The beef and stud cattle operation runs 4000 head of cattle and a 1117ha cropping program to produce fodder to fill feed gaps, while the company’s Tooloonki division, located 50km north at Tabulam and purchased in 2006, produces grain for cash flow.

Summer cropping includes lucerne for hay, corn, soybean and adzuki Bean, while winter cropping includes oats for hay, grazing and seed, wheat and triticale.

Tooloonki division manager Chris Lahrs, who handles the cash-cropping side of the business, said harvesting corn at 30 percent moisture soon after black layer allowed them to get their paddocks back weeks earlier, resulting in more favourable planting windows.

With Tooloonki double and sometimes triple cropping paddocks, this has made a huge difference.
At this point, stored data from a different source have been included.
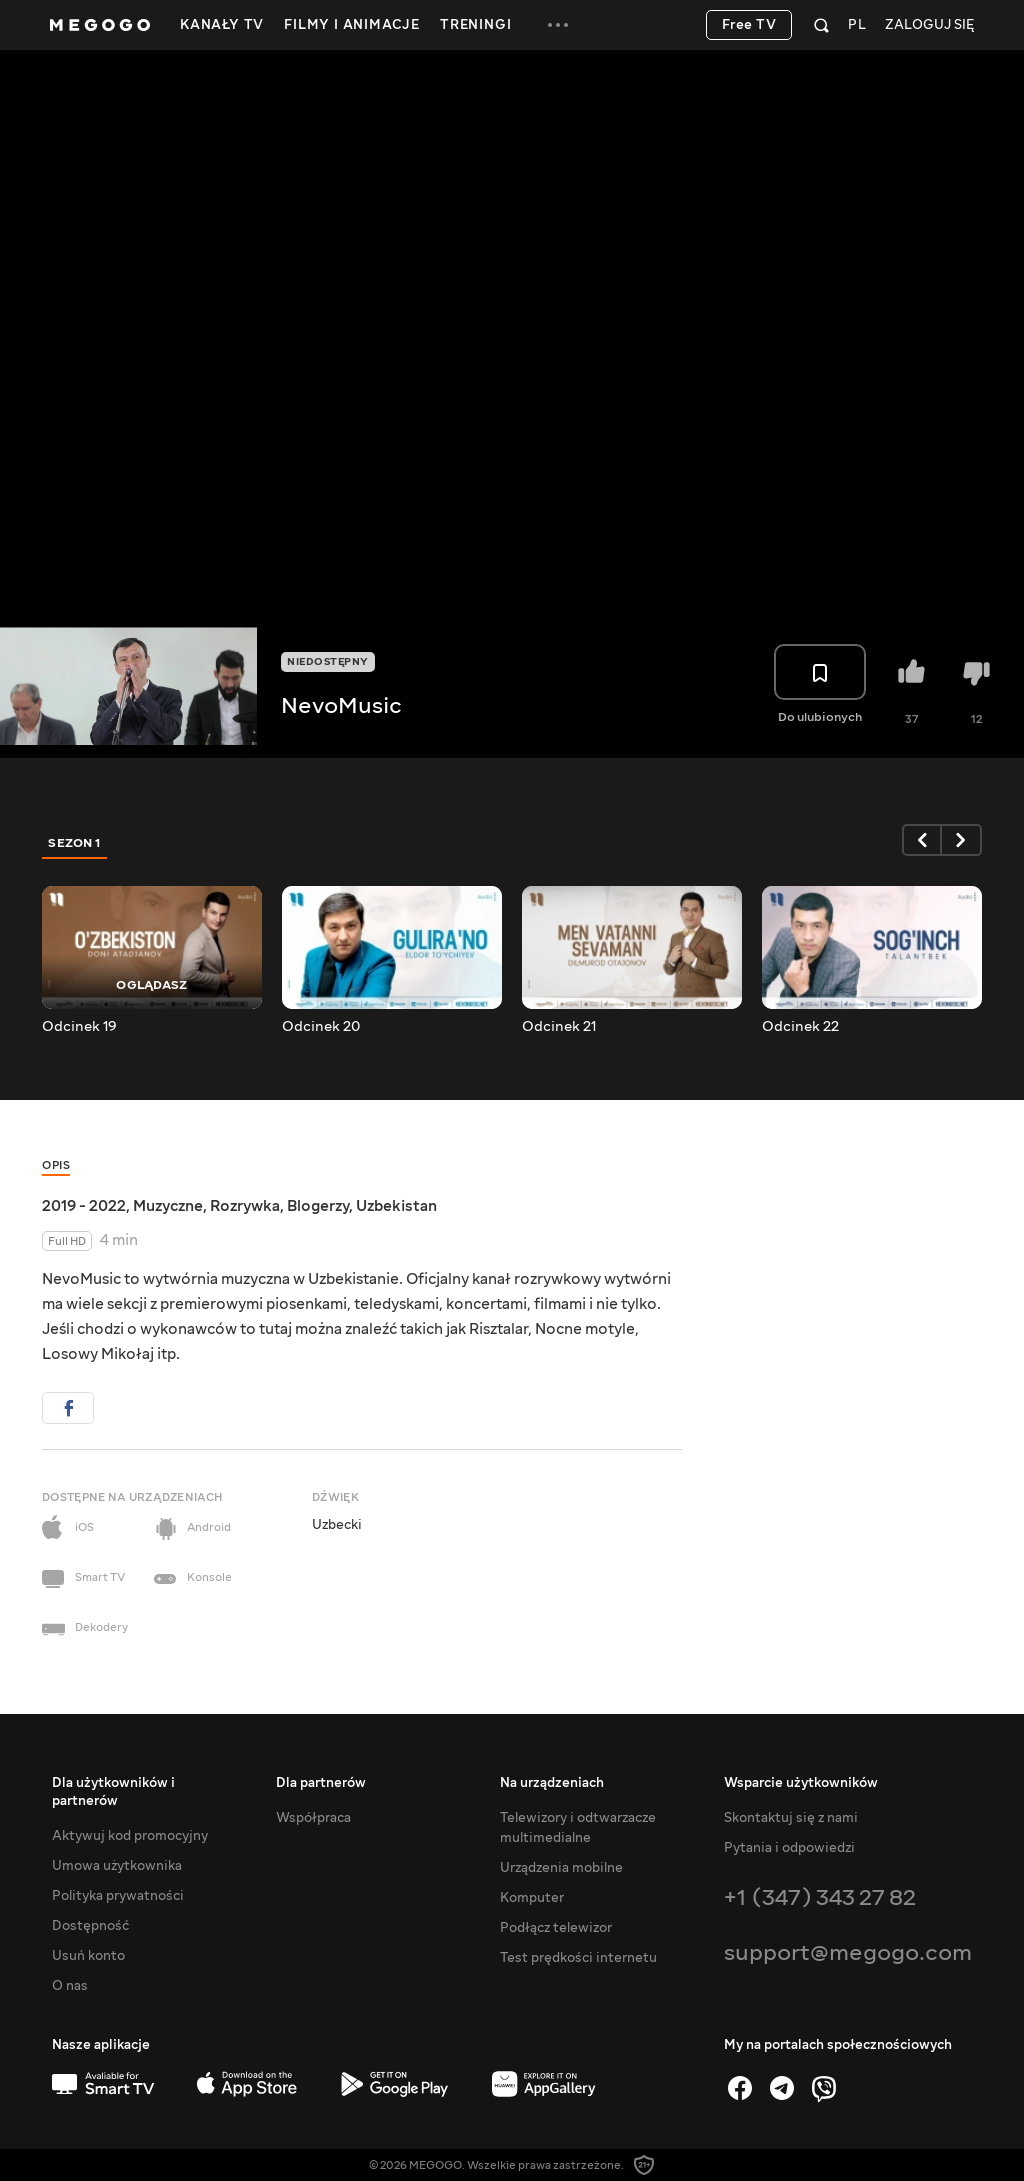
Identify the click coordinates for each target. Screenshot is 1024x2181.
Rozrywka (245, 1206)
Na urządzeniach (552, 1783)
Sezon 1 (75, 843)
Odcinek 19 (79, 1027)
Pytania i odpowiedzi (789, 1848)
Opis (56, 1165)
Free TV (749, 25)
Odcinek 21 (559, 1027)
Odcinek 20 (321, 1027)
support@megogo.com (848, 1952)
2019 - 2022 (84, 1206)
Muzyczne (168, 1206)
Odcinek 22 (800, 1027)
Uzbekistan (396, 1206)
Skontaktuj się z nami (791, 1818)
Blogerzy (318, 1206)
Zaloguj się (929, 25)
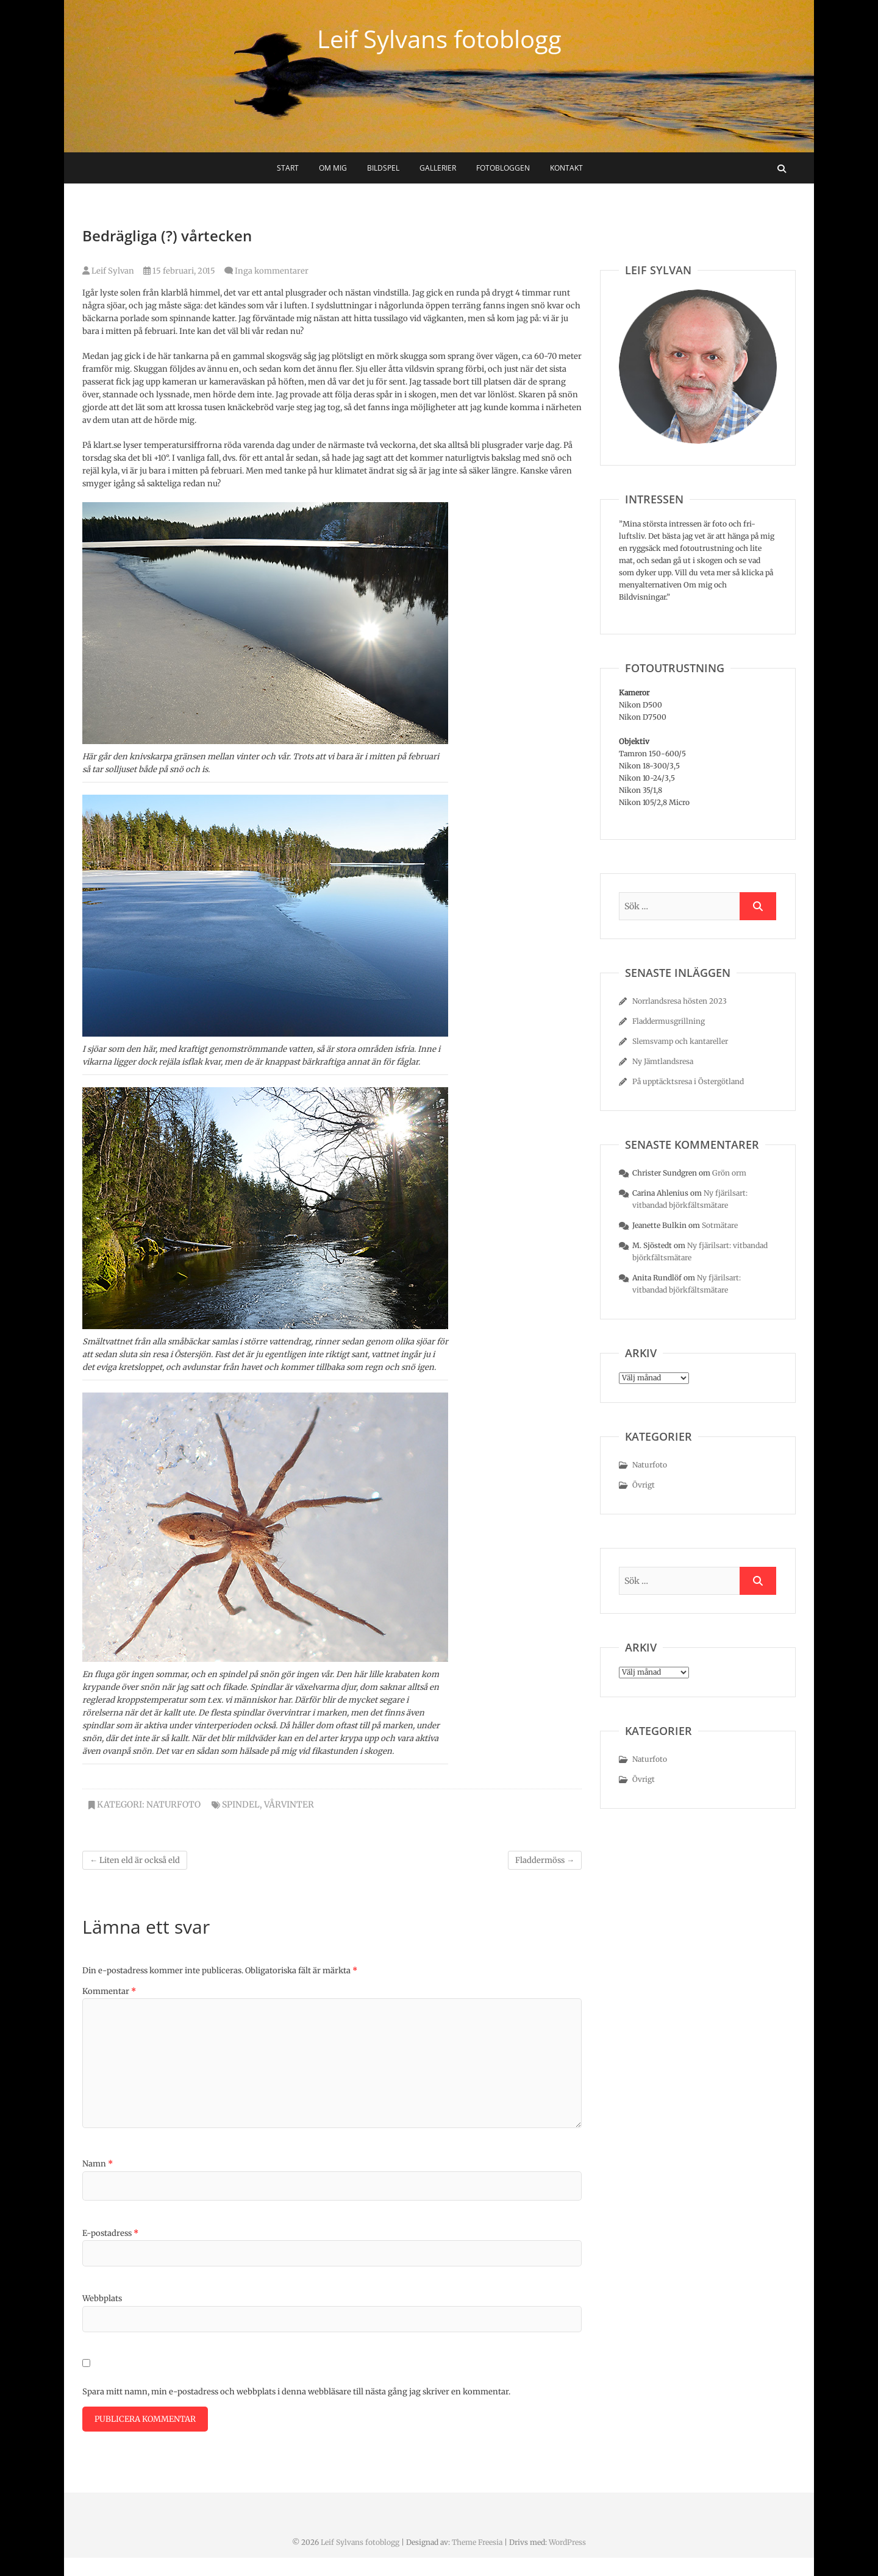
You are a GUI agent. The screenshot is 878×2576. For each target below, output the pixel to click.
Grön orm (729, 1172)
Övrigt (643, 1484)
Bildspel (383, 168)
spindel (241, 1804)
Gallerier (437, 168)
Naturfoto (173, 1804)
“The grain goes from the header to the truck and straight to one of the country’s largest feedlots, Wyalla, near Texas, which means no double handling or drying costs,” Mr Lahrs said. Whyalla is hoping to put down 40,000 tonnes of corn silage each year.

“With its price-to-weight ratio comparable if not better than that of the traditionally grown gritting corn, it is currently a win-win situation.”

A couple of weeks out from this year’s planting, Mr Lahrs hopes to replicate last season’s success with PAC 727 and high moisture corn that yielded 13.5t/ha.

“Corn is a good fit for Tooloonki, with its proximity to markets good rainfall and alluvial soils on the Clarence River allowing us to produce a large quantity each season,” he said.

“We plant dryland on the back of rain with December storms and generally get good follow up rain in January and February.”

Tooloonki is using new Imidazolinone tolerant (IT) variety PAC 727IT on their second planting this year due the crop following the use of Spinnaker in the pre-emergent spray on the spring Adzuki beans.

This would normally mean putting the paddock back to beans, but the PAC 727IT variety allows them to grow corn with no residue effect.